BRIEF: What is needed is an exact copy of the line that contains "Three types of" and of all later lines to the end of the records below, with no other lines.

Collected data
* * * * *

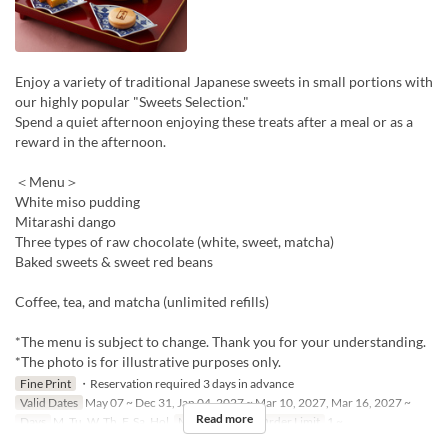
Enjoy a variety of traditional Japanese sweets in small portions with
our highly popular "Sweets Selection."
Spend a quiet afternoon enjoying these treats after a meal or as a
reward in the afternoon.
＜Menu＞
White miso pudding
Mitarashi dango
Three types of raw chocolate (white, sweet, matcha)
Baked sweets & sweet red beans
Coffee, tea, and matcha (unlimited refills)
*The menu is subject to change. Thank you for your understanding.
*The photo is for illustrative purposes only.
Fine Print
・Reservation required 3 days in advance
Valid Dates
May 07 ~ Dec 31, Jan 04, 2027 ~ Mar 10, 2027, Mar 16, 2027 ~
Read more
Days
M, Tu, W, Th, F, Sa, Hol
Meals
Lunch
Order Limit
1 ~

* * * * *

TASK SOLUTION:
Three types of raw chocolate (white, sweet, matcha)
Baked sweets & sweet red beans
Coffee, tea, and matcha (unlimited refills)
*The menu is subject to change. Thank you for your understanding.
*The photo is for illustrative purposes only.
Fine Print
・Reservation required 3 days in advance
Valid Dates
May 07 ~ Dec 31, Jan 04, 2027 ~ Mar 10, 2027, Mar 16, 2027 ~
Read more
Days
M, Tu, W, Th, F, Sa, Hol
Meals
Lunch
Order Limit
1 ~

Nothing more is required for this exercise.